Norsk Nettskole has therefore put a lot of work into making PedIT suitable for micro lessons. Micro lessons are adapted learning sessions – they are short, and often possible to do on computers, tablets or phones. 

Today, where the goal is just as much to encourage the student’s own learning as it is to distribute new content, micro lessons are a good tool for motivation and communication. In its simplest form, a good micro lesson is a short video along with prompts to reflect on and consider the content. 


Video and sound

In principle, you can record a full lesson and let your students watch it as a lecture afterwards. Webinars (synchronous teaching online) are often recorded so participants can rewatch them later. 

Here, we can easily see the difference between pure classroom education and pure web-based education: 

  • Teaching for an empty classroom or auditorium is very demanding. The dynamics and interactions of the room are missing, and it takes a lot of practice to create life and engagement in presentations.
  • Experience says that online teaching sessions must be short. Few people keep focus through a video presentation for more than a few minutes at a time, but are used to keeping attention up for a whole lecture in a classroom.  

The need for shorter sessions and presentations that are more fragmented can be turned into a positive. With short presentations intermingled with assignments, exercises and reflection, video presentations are very powerful tools for learning. If you’re giving a recorded webinar, you can stop and initiate small tasks or exercises several times throughout a session. 

Recording video is easy. In its simplest form, you can record with your phone and upload directly to the web. Webcams can also be used, and many ordinary video cameras can save directly in internet-friendly formats. 
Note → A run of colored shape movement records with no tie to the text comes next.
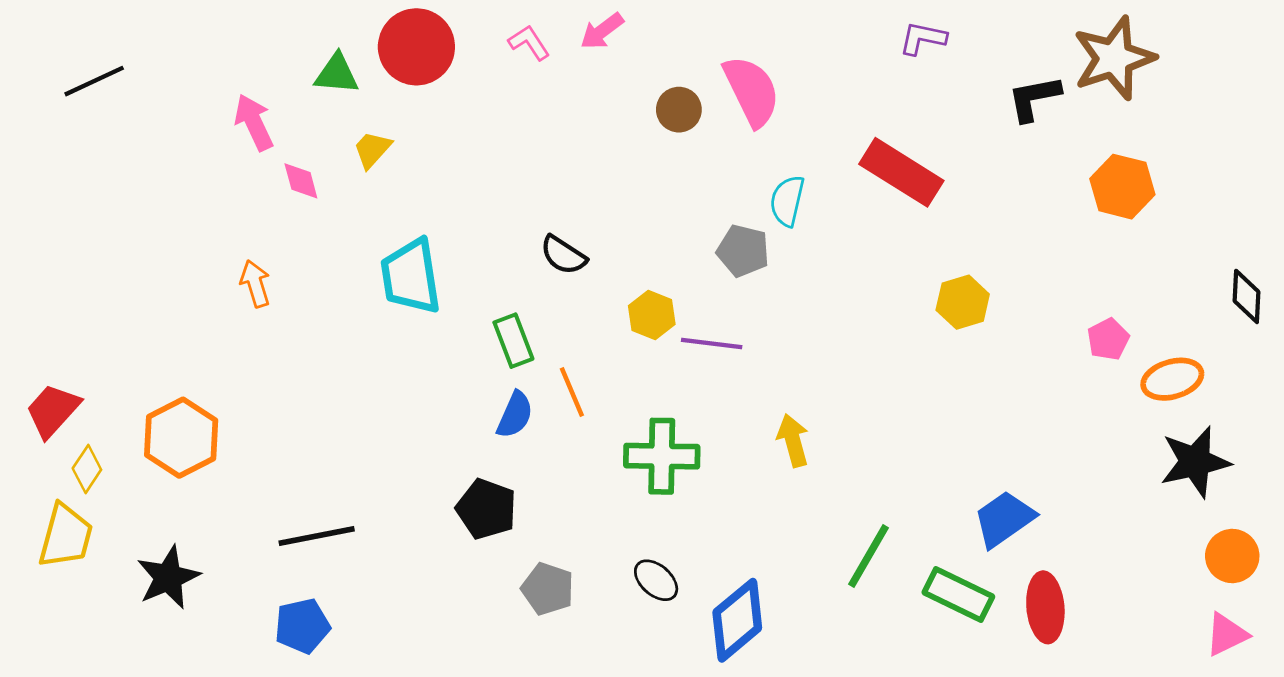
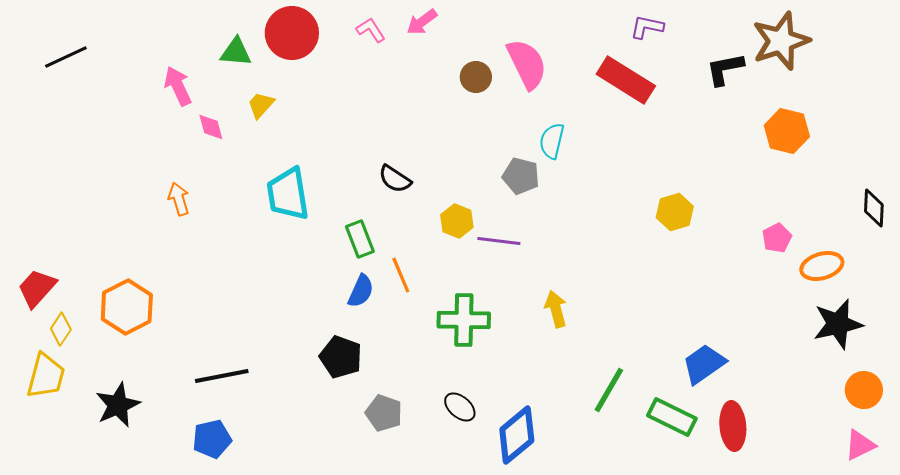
red rectangle: (901, 172) -> (626, 80), moved

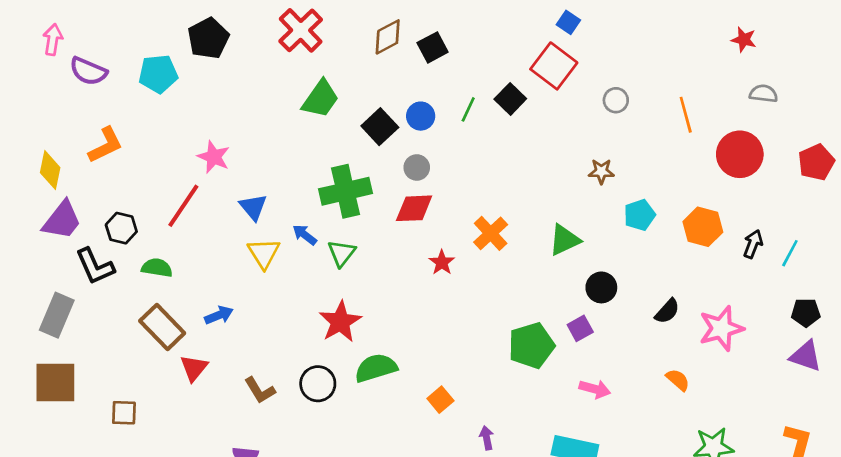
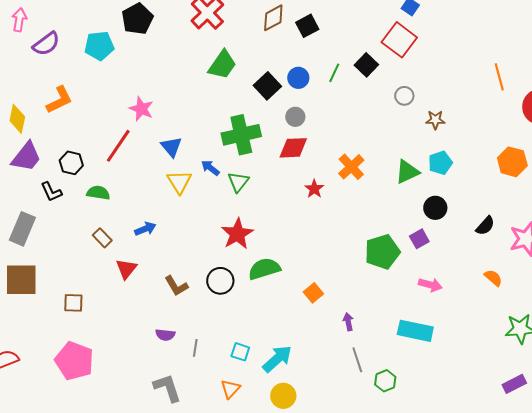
purple semicircle: (88, 71) -> (46, 44), turned -60
gray circle: (616, 100) -> (404, 96), moved
cyan pentagon: (640, 215) -> (440, 163), moved
black L-shape: (95, 266) -> (51, 192), size x0.7
brown rectangle: (162, 327) -> (102, 238), size x0.6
But don’t underestimate audio. For students, especially the youngest ones, recorded audio files can often be a good help. You might envision professional recording studios, but the audio recorder on your phone does a great job, and is more than suitable in a pinch. A recording of a few minutes where the teacher explains what you need to do can make the foundation for a good session with your text and workbooks. 


Make a plan

Especially for those who very quickly have to move their teaching online, we recommend making a plan that is clearly communicated to the students. 
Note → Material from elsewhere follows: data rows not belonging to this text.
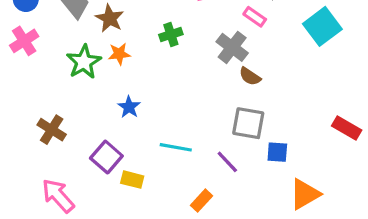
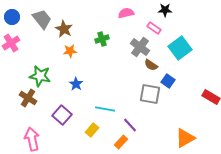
cyan square: (322, 26) -> (180, 48), moved
green star: (84, 62) -> (40, 76), moved, turned -30
blue square: (277, 152) -> (168, 81), moved, turned 32
purple line: (227, 162) -> (130, 125), moved
yellow rectangle: (132, 180) -> (92, 130), moved, turned -64
pink arrow: (58, 196) -> (32, 139), turned 30

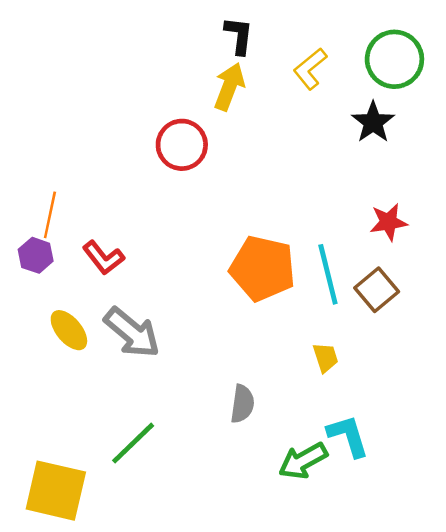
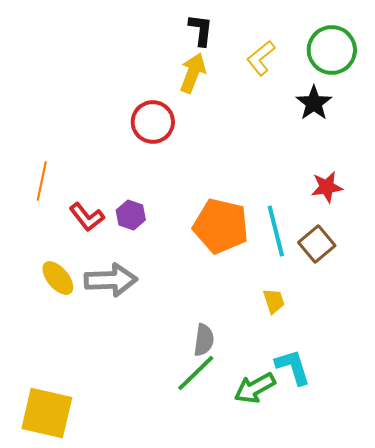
purple hexagon: (36, 255) -> (131, 215), moved
gray arrow: (132, 333) -> (111, 280), turned -42
green line: (133, 443) -> (196, 373), moved

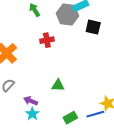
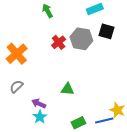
gray hexagon: (67, 15) -> (81, 39), moved
red cross: (47, 40) -> (59, 42), turned -32

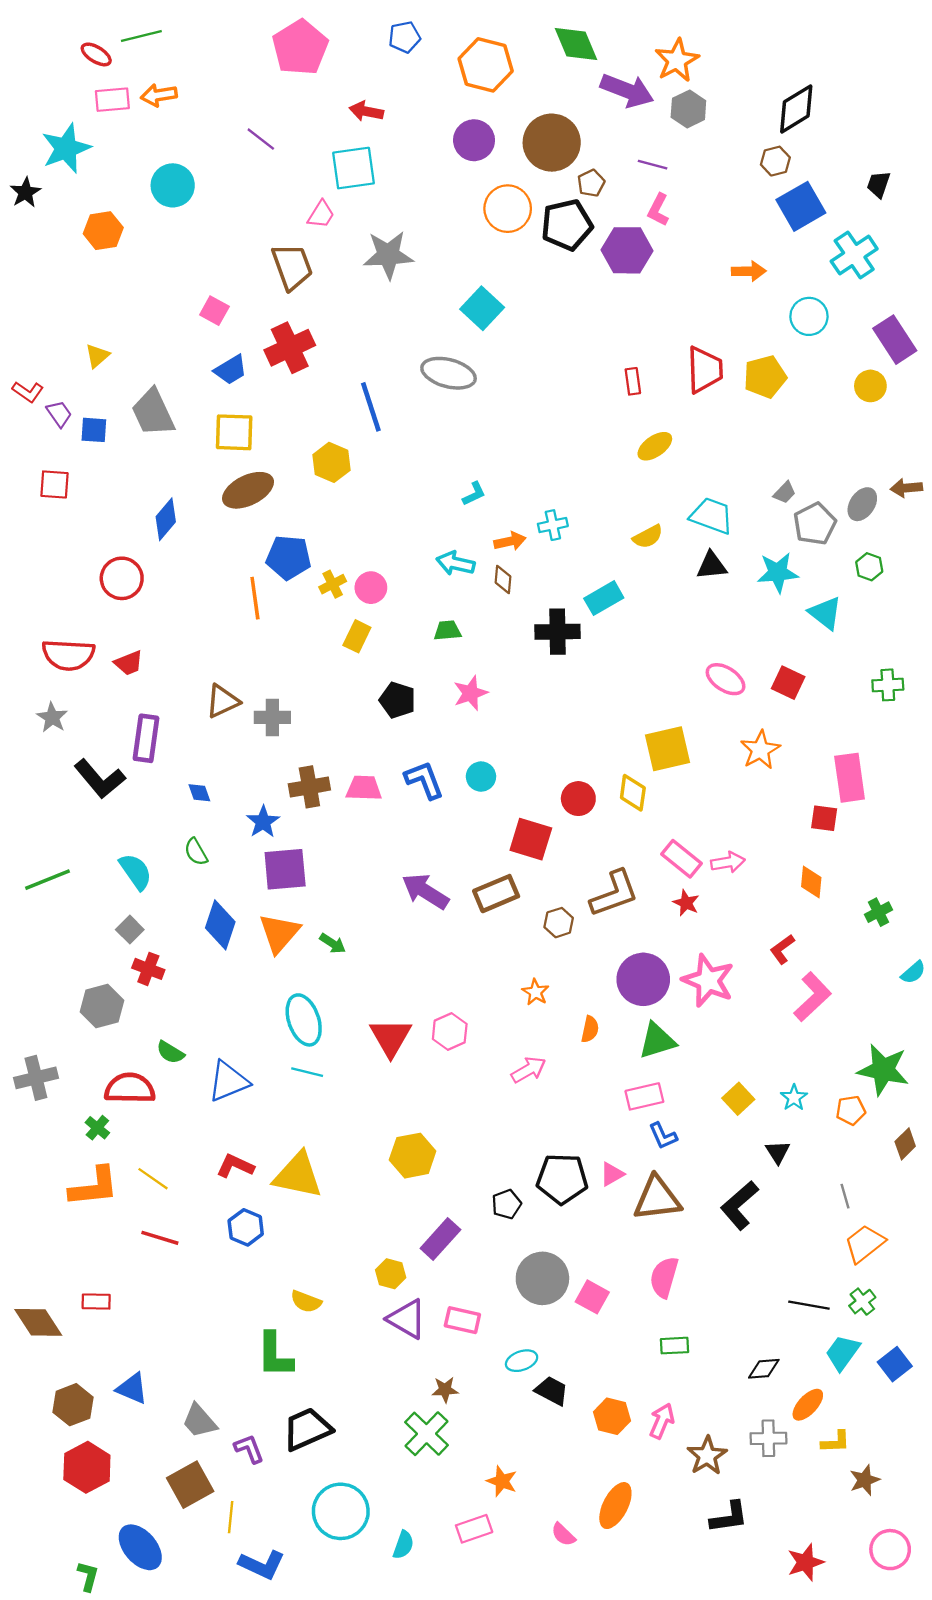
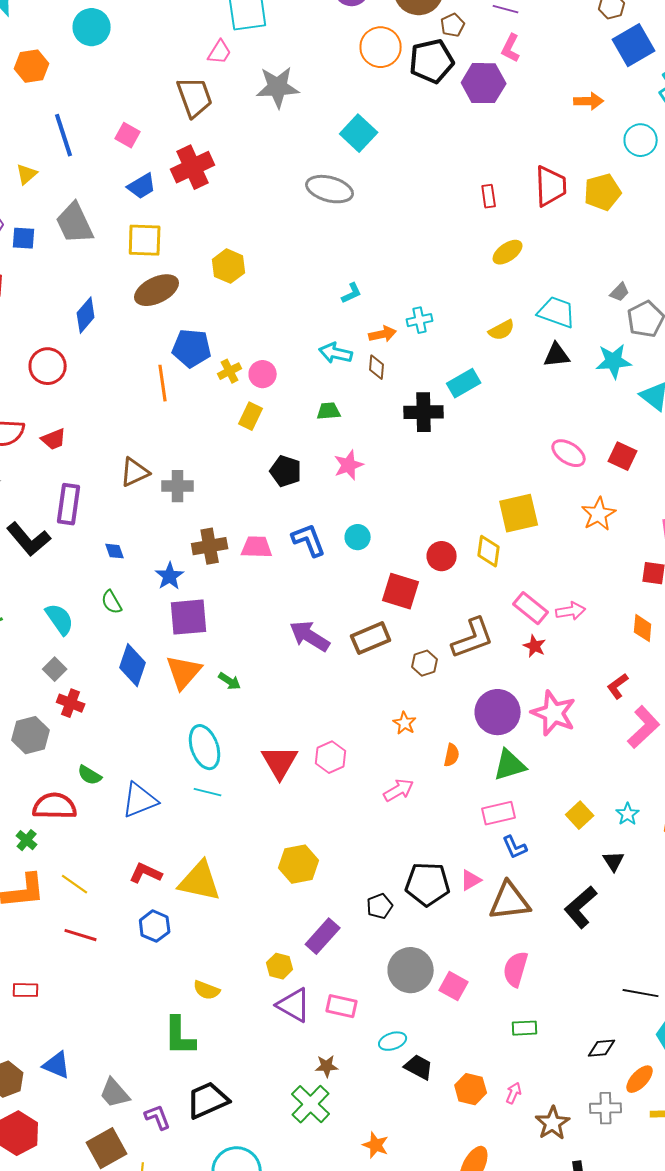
blue line: (371, 407) -> (64, 135), moved
pink arrow: (662, 1421) -> (514, 1093), size x0.7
Timings, work methods, expectations, availability of teachers, etc, must be clearly communicated and adhered to. A regular template and repeated methodology makes the situation easier to get used to and frees up energy for learning. 


Make it simple 

Cognitive overload is a term that often occurs when online teaching is being evaluated. It is tempting to use as many tools, graphics, videos, variations and options as possible – but this might overload the student. The simplest solutions go a long way when you make videos, but also in general when teaching online. 


The good teacher

A good teacher brings life to the subject. Through enthusiasm and spirit, the good teacher makes the subject feel interesting and relevant to the students. This is more important in online education than any other place. Students have to be engaged both socially and cognitively. They learn new behaviour, they collaborate and engage emotionally through good education. This is a driving force in learning online, just as in the classroom. 

Communication through video is a good help to activate these driving forces for learning online. If the teacher disappears when the learning is moved online, you risk losing an important engine in the learning process. That’s why you need to rethink pedagogical and methodical choices for the new format of online learning. 


Create a learning environment for the educators

When several teachers suddenly have to learn a new way of teaching, having a learning environment for the educators is a good idea. Good experiences should be shared as soon as possible, and learning from each other’s mistakes increases the quality for everyone. 

A good learning environment, maybe in combination with external help, can contribute to increased competence that isn’t just an okay solution in an emergency, but will bring positive effects for a long time to come.